The most likely reason for blueberries that won’t ripen is the type of berry. Some varieties require longer periods of cold winter temps to fruit properly. If you live in a warmer region, the plants may not have had a long enough chill period.

Blueberries bud in summer and flower the following spring, yielding berries from early summer to early fall. The shorter fall days combined with cooler night temperatures signal to the plant that it is time to become dormant. Warm winter temps trigger early opening of the buds. Late winter or early spring frosts can then kill them. So blueberries have evolved to require chilling periods; that is, a certain amount of time at winter temperatures below 45 degrees F. (7 C.). If this chilling period is cut short, berry development and ripening date will be delayed.

If you are despairing that your blueberries aren’t ripening, it may be for the simple reason that you don’t know when blueberries ripen.

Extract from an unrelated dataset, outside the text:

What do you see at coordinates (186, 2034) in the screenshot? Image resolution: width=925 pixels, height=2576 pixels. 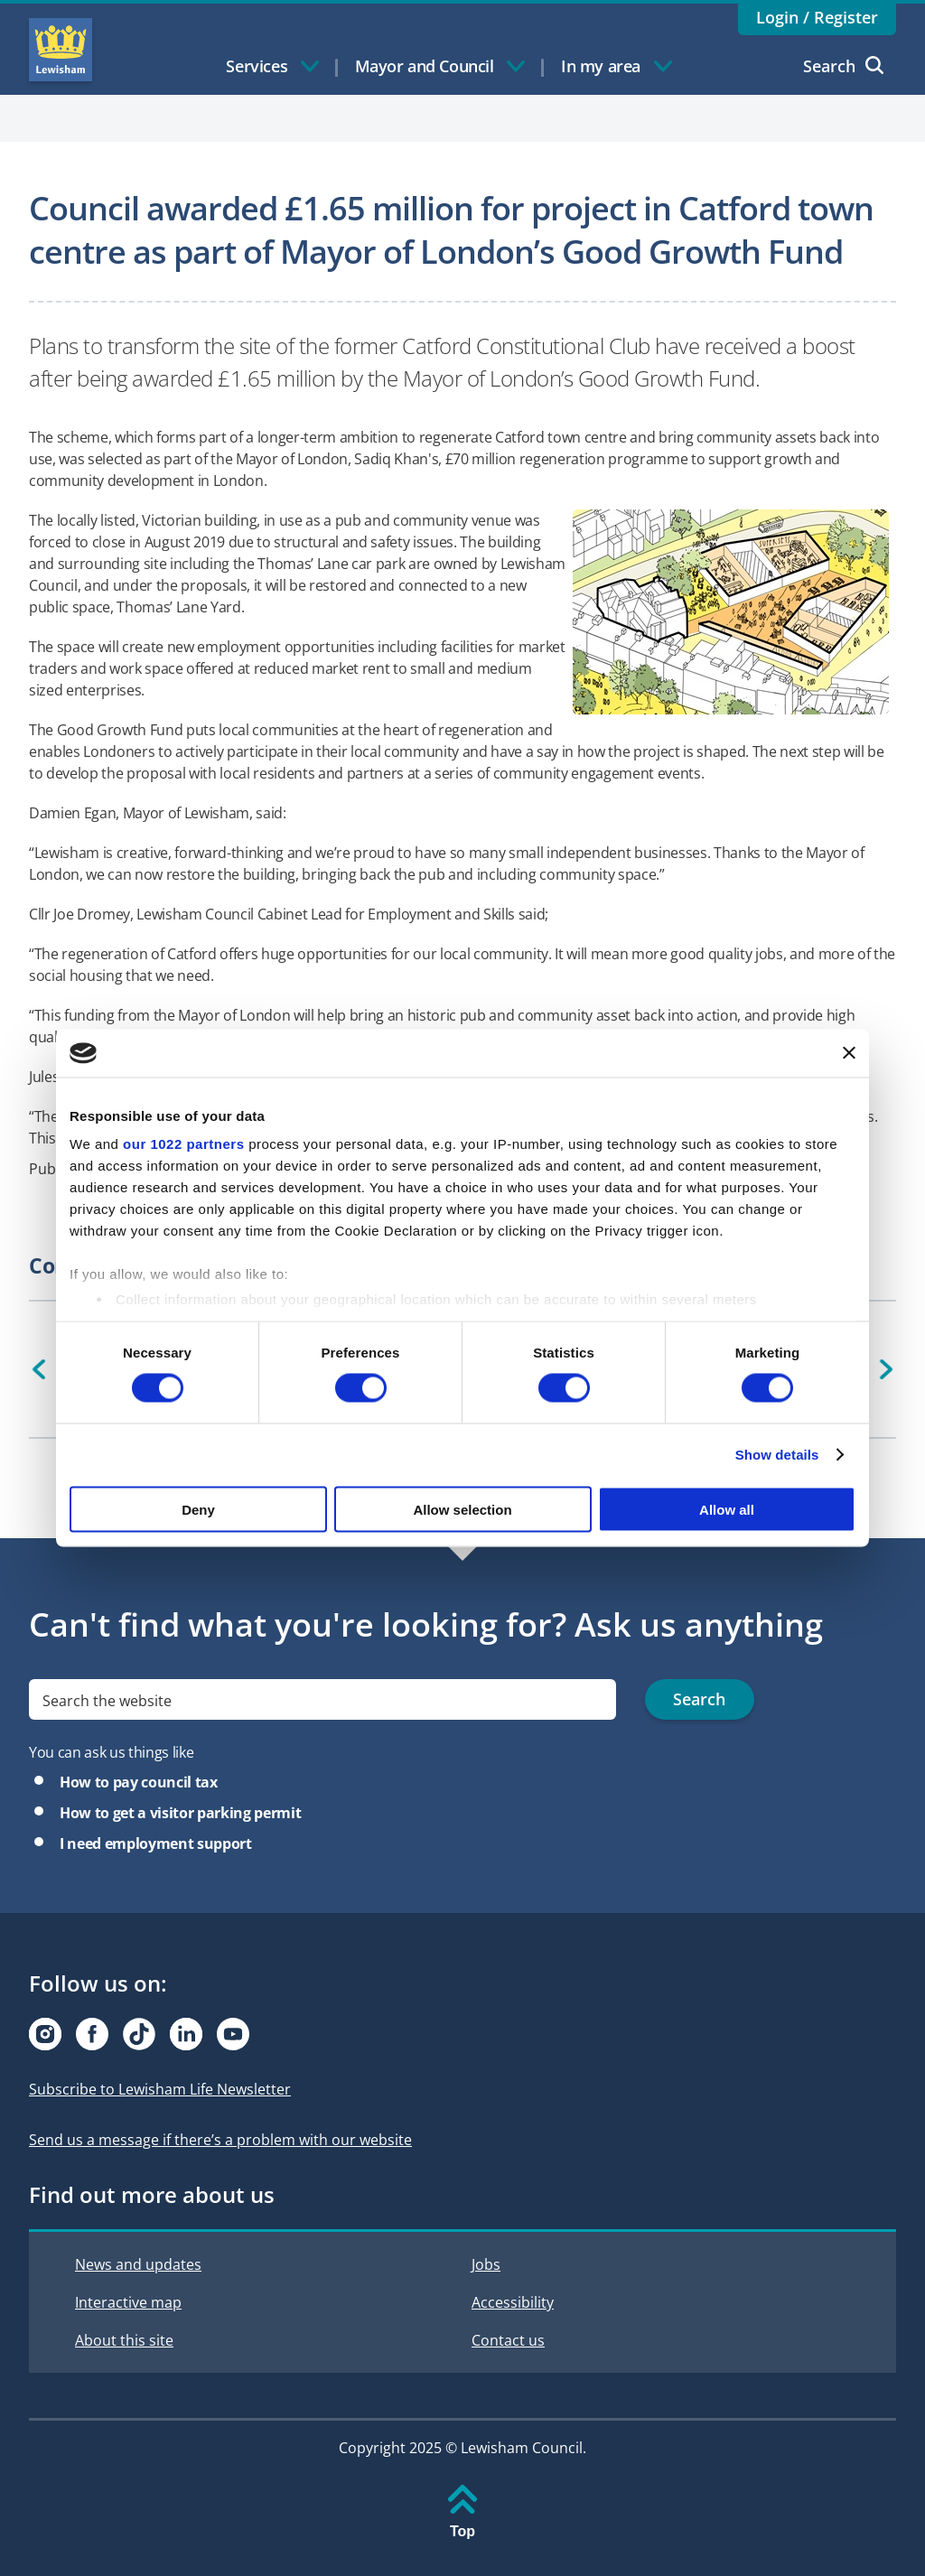 I see `[Visit our Linkedin page]` at bounding box center [186, 2034].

If your blueberries aren’t ripening, it may be because of the cultivar that you have planted. Some cultivars ripen in the late summer or early fall and stay green longer than other types of blueberry or, as mentioned above, require longer chilling times. Be sure to select the correct cultivar for your region.

If you live in a warmer region, be sure to plant low-chill blueberry varieties, most likely a cultivar of Rabbiteye or Southern Highbush blueberry. Research the cultivar carefully, as not all low-chill blueberries are early bearers.

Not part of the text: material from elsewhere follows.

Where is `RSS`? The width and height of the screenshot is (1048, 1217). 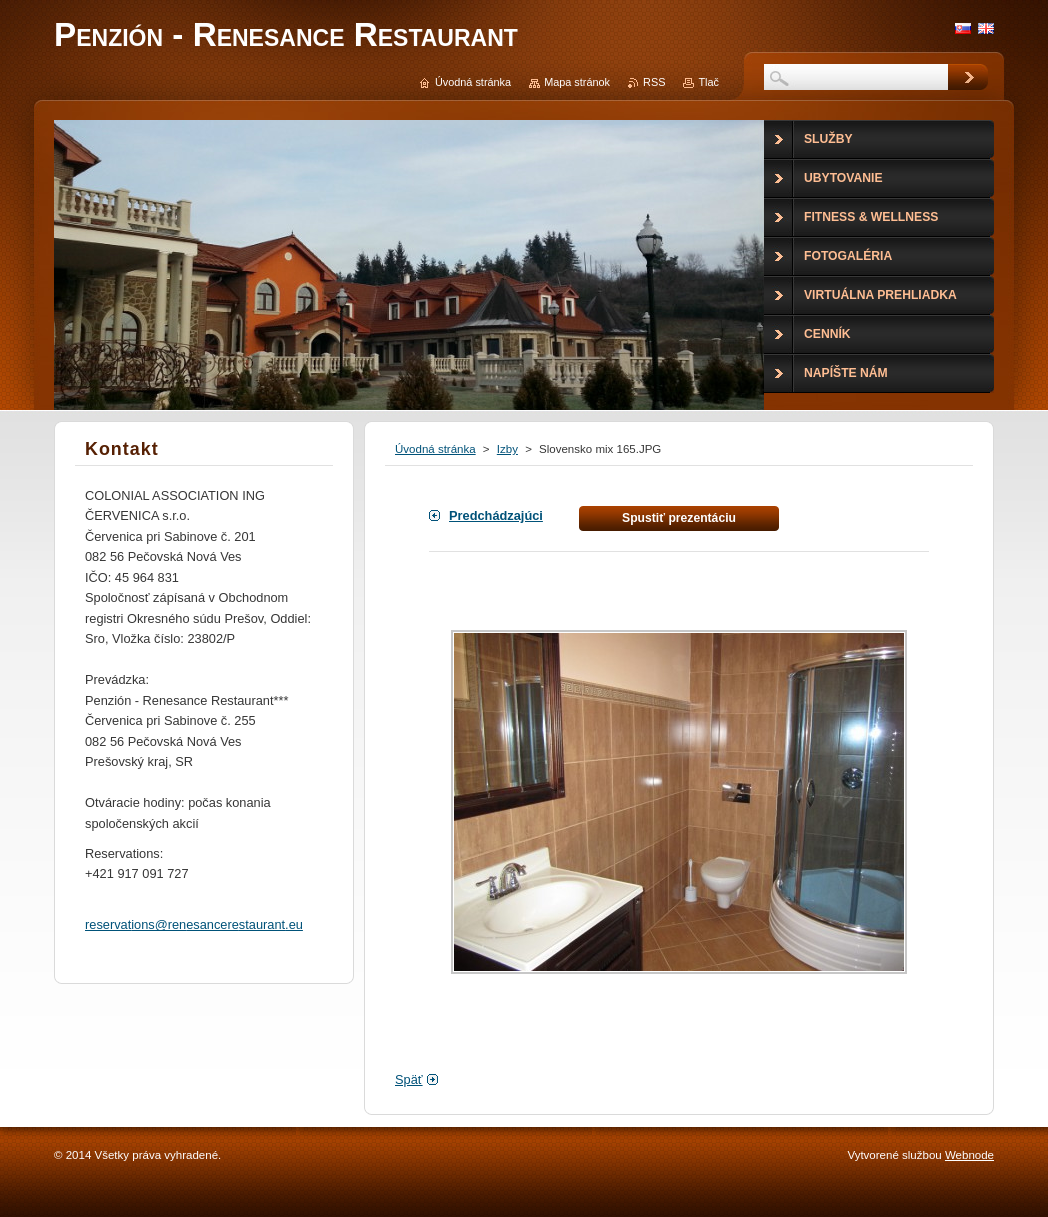
RSS is located at coordinates (654, 82).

  • Early maturing Rabbiteye blueberries are native to the southeastern United States. They thrive in USDA zones 7-9 and need 250 or less chill hours. The earliest maturing of these are ‘Aliceblue’ and ‘Beckyblue.’
  • Early southern highbush varieties are hardy to USDA zones 5-9. The earliest maturing of these is ‘O’Neal,’ but it needs a whopping 600 chill hours. Another option is ‘Misty,’ which is hardy to USDA zones 5-10 and only needs 300 chill hours, fruiting in early summer and again in early fall. Other cultivars include ‘Sharpblue,’ which needs only 200 chill hours and ‘Star,’ which requires 400 chill hours and is hardy to USDA zones 8-10.

Lastly, two other reasons for blueberries that won’t ripen might be a lack of sun or soil that is not acidic enough. Blueberries like their soil to have a pH or 4.0-4.5.

How to Determine Ripeness in Blueberries

Once ripening of blueberries occurs, it helps to understand exactly when they will be ready for harvesting. Berries should be blue overall. They will typically fall from the bush easily. Also, ripened blueberries that are grayish-blue will be far sweeter than those that are more glossy in color.